## TASK PROMPT:
Search the entries for the word "workplace" and report each line that has it.

## Page-level text extractions:
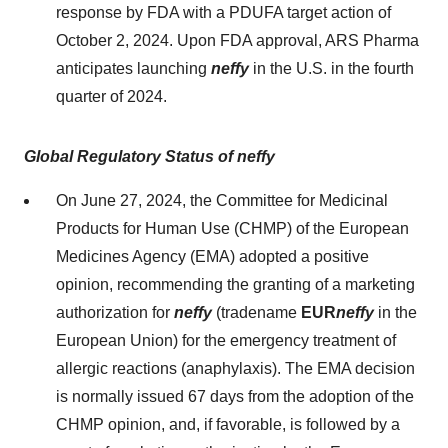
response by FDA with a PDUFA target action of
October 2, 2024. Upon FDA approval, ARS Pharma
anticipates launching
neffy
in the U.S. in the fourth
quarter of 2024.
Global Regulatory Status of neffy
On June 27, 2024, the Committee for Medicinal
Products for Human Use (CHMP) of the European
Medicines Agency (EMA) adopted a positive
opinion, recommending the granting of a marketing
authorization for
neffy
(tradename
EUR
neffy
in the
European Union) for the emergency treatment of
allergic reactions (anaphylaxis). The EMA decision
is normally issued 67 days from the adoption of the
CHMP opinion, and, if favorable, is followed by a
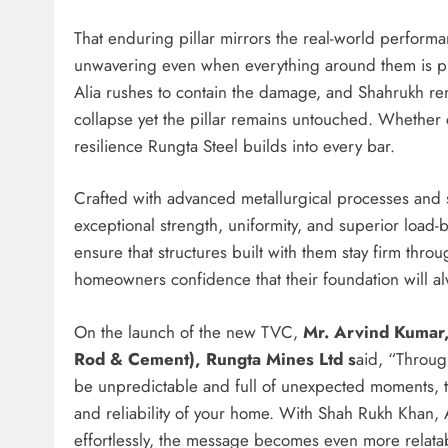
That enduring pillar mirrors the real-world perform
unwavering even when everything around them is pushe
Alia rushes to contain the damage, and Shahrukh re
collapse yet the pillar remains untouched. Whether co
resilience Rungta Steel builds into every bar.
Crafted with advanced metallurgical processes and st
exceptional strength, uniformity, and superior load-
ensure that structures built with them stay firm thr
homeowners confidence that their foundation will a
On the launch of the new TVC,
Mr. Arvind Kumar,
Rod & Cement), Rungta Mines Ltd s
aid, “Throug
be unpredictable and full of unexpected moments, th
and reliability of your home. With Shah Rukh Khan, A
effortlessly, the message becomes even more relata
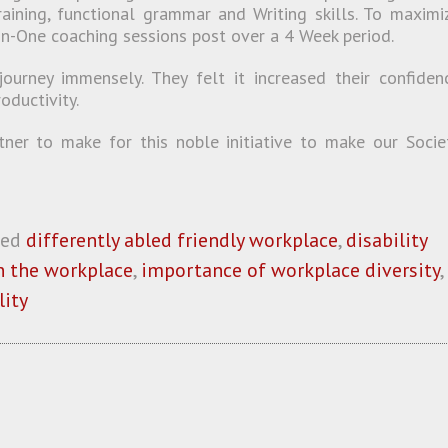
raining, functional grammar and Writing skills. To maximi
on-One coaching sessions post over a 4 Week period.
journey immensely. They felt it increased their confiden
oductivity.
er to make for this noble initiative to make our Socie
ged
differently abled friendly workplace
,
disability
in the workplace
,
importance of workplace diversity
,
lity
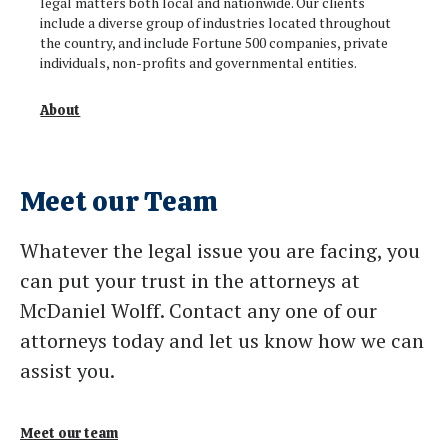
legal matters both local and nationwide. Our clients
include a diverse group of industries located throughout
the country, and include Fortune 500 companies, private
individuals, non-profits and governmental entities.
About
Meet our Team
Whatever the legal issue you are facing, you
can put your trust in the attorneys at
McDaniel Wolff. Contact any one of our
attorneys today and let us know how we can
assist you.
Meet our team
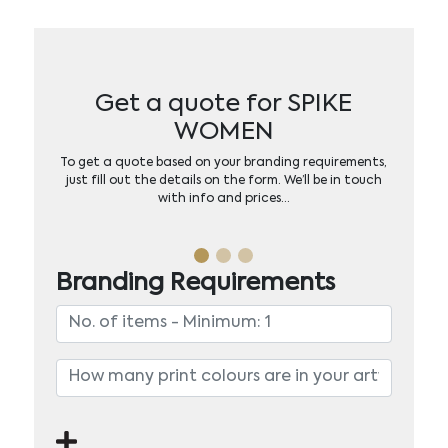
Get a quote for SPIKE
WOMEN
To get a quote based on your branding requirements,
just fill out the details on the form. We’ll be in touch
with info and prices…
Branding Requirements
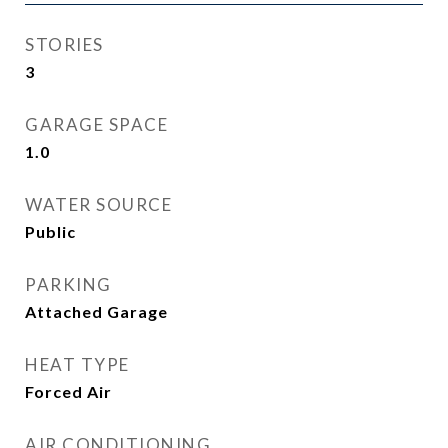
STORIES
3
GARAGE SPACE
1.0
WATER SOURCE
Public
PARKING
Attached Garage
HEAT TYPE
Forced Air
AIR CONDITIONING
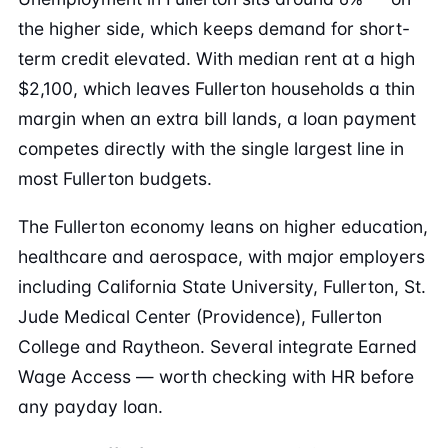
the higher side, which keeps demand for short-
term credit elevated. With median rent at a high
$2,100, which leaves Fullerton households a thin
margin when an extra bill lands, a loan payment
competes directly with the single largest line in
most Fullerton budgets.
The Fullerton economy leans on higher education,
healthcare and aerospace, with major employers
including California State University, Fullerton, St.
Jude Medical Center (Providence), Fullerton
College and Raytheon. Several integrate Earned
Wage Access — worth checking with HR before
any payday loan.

## YOUR SOLUTION:
differently abled friendly workplace
in the workplace
importance of workplace diversity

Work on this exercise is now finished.